> Your instructions
Once you find the line containing "July 2020 (340, 1695)" in the data below, copy it and each following line exactly, up to and including the line containing "July 2024 (340, 928)", and nothing else.

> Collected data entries
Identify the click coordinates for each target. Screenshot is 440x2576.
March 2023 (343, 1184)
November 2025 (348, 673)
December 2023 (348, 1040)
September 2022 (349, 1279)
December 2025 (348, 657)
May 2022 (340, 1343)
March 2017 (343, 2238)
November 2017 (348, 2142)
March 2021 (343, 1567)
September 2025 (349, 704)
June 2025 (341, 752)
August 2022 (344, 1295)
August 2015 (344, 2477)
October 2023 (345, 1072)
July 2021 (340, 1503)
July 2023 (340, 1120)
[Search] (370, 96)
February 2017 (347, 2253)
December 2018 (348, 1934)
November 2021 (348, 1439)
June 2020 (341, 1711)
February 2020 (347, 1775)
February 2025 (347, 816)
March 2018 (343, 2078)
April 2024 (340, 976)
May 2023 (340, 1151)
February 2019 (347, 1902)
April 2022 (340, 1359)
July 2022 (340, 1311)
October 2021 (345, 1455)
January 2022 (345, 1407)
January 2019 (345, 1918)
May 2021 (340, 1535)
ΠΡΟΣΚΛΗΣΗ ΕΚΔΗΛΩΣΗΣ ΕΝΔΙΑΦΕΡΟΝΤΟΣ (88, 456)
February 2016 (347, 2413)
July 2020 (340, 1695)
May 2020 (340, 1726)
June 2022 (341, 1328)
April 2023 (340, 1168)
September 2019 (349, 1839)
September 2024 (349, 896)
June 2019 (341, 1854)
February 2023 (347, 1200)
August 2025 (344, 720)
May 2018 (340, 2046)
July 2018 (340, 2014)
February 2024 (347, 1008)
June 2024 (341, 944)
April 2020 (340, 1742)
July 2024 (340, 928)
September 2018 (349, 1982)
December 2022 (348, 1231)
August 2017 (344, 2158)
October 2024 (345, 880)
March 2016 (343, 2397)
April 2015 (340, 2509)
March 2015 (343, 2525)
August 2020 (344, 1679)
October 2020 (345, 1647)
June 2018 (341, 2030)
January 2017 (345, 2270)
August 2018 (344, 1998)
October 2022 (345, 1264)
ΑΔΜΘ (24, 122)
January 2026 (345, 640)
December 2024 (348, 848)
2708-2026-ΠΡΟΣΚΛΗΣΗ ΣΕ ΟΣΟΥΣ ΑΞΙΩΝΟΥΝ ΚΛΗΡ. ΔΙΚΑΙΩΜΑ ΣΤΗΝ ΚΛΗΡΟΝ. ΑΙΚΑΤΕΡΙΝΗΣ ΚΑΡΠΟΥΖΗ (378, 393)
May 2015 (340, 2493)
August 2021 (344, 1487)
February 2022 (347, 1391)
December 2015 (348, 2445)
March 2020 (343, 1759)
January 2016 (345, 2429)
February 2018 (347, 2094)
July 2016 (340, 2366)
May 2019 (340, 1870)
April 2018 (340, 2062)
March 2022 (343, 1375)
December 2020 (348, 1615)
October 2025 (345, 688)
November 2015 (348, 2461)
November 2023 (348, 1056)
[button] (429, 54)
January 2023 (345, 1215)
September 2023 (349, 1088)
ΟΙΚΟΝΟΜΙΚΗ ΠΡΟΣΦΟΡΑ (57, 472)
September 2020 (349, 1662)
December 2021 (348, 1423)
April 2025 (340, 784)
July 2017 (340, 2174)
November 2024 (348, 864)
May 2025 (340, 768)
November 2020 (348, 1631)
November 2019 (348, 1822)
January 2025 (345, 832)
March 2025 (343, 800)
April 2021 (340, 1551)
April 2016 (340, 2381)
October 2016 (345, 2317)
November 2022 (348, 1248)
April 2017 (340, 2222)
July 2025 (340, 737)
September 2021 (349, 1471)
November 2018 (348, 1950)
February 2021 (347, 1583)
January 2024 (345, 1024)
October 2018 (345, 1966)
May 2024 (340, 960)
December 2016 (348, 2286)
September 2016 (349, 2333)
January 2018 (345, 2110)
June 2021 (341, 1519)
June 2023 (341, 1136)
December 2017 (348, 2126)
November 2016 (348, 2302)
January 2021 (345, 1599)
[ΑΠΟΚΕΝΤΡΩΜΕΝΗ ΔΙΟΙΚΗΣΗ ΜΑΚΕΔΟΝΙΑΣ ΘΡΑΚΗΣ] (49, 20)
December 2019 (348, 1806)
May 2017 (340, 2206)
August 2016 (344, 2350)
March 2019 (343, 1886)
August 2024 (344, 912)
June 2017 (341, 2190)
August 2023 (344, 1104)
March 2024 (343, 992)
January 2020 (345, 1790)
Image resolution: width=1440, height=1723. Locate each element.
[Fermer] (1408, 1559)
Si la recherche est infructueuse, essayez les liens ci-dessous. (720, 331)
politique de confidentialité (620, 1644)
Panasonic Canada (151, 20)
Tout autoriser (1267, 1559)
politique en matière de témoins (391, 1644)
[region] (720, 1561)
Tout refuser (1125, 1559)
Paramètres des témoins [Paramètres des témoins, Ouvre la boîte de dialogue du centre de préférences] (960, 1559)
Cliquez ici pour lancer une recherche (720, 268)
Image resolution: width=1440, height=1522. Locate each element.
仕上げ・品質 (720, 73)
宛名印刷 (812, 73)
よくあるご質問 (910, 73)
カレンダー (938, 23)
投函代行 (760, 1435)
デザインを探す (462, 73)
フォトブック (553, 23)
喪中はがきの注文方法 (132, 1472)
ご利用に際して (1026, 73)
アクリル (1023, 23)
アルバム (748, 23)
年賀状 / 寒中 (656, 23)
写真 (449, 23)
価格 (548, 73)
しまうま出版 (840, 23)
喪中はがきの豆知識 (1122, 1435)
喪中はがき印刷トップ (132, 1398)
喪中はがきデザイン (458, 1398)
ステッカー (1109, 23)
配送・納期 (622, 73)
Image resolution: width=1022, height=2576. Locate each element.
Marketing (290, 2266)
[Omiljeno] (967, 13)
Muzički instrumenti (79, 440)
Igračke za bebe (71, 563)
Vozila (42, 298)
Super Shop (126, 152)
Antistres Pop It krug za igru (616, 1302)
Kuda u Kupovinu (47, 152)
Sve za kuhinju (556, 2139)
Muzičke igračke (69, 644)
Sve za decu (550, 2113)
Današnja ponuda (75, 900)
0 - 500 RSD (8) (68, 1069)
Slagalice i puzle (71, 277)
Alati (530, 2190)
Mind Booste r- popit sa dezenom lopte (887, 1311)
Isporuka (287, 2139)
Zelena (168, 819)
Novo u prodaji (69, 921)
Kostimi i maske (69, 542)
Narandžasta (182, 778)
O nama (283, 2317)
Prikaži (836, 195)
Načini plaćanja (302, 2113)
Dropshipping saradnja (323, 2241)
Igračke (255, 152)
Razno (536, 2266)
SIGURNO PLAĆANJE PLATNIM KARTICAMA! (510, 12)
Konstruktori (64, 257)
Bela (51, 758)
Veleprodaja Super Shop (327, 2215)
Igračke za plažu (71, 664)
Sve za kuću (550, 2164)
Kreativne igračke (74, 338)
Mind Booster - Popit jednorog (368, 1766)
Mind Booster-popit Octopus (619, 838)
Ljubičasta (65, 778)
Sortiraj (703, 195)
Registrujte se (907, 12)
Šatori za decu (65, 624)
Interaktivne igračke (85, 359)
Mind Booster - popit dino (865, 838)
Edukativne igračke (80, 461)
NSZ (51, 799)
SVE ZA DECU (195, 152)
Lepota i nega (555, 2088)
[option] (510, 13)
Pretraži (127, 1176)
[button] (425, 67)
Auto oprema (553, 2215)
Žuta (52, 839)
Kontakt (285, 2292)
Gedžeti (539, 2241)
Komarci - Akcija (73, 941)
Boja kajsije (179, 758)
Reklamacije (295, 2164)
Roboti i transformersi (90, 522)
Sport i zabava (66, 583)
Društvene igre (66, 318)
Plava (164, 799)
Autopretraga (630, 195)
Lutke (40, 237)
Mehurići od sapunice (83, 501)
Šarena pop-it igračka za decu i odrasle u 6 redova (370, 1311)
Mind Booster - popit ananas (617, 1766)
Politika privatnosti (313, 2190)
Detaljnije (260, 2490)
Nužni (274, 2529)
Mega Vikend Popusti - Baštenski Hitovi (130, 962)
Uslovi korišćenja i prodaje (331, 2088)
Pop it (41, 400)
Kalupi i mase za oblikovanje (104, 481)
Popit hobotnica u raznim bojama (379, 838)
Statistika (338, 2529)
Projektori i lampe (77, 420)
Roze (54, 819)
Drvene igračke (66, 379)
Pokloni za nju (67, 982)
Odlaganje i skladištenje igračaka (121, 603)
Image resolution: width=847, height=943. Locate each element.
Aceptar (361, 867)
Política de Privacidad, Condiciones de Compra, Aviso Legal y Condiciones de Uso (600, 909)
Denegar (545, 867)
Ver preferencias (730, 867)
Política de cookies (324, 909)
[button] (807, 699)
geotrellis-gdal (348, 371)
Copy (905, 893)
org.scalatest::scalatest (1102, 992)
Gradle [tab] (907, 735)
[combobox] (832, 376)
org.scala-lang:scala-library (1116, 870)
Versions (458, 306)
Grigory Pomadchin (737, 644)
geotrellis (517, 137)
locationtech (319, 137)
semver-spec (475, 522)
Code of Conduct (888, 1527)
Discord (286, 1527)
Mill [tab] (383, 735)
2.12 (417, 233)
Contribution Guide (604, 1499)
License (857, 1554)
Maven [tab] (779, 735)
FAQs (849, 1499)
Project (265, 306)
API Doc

> Exercise output
July 2020 (340, 1695)
May 2020 (340, 1726)
June 2022 (341, 1328)
April 2023 (340, 1168)
September 2019 (349, 1839)
September 2024 (349, 896)
June 2019 (341, 1854)
February 2023 (347, 1200)
August 2025 (344, 720)
May 2018 (340, 2046)
July 2018 (340, 2014)
February 2024 (347, 1008)
June 2024 (341, 944)
April 2020 (340, 1742)
July 2024 (340, 928)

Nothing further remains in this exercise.